= Beginning of Section =

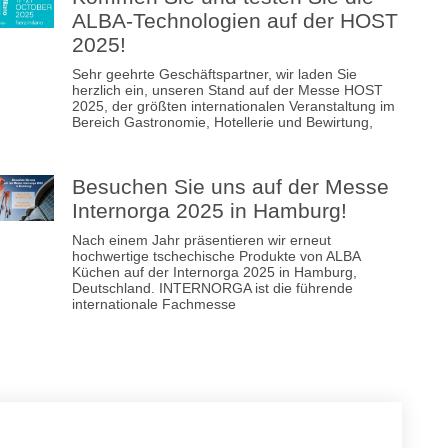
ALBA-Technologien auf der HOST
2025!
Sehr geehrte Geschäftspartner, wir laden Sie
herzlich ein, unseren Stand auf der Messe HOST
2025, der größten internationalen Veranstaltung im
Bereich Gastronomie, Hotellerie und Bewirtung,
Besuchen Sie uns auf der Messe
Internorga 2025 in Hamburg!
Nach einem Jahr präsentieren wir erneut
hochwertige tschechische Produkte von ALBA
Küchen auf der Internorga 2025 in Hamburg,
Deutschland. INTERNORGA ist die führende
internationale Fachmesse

= End of Section =
= Beginning of Section =

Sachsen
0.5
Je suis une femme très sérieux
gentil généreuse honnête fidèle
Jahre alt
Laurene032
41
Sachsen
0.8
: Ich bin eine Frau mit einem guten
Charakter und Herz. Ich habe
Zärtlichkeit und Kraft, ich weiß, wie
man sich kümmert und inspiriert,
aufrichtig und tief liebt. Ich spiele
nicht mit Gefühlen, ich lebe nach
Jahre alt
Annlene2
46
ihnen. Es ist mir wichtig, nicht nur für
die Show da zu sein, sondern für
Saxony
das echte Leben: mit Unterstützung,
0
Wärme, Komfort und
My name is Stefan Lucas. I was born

= End of Section =
= Beginning of Section =

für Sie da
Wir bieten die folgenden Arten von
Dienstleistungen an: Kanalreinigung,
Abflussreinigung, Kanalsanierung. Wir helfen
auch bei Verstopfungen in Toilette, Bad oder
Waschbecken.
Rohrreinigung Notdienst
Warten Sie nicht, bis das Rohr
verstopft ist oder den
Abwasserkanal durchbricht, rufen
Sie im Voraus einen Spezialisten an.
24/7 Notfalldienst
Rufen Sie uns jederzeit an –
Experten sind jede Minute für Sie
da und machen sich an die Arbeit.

= End of Section =

--- AIM OF THE TASK ---
Please make an exact copy of the lines above from the line with "ALBA-Technologien auf der HOST" through the line with "internationale Fachmesse", both ends included.

--- RESULT OF THIS EXERCISE ---
ALBA-Technologien auf der HOST
2025!
Sehr geehrte Geschäftspartner, wir laden Sie
herzlich ein, unseren Stand auf der Messe HOST
2025, der größten internationalen Veranstaltung im
Bereich Gastronomie, Hotellerie und Bewirtung,
Besuchen Sie uns auf der Messe
Internorga 2025 in Hamburg!
Nach einem Jahr präsentieren wir erneut
hochwertige tschechische Produkte von ALBA
Küchen auf der Internorga 2025 in Hamburg,
Deutschland. INTERNORGA ist die führende
internationale Fachmesse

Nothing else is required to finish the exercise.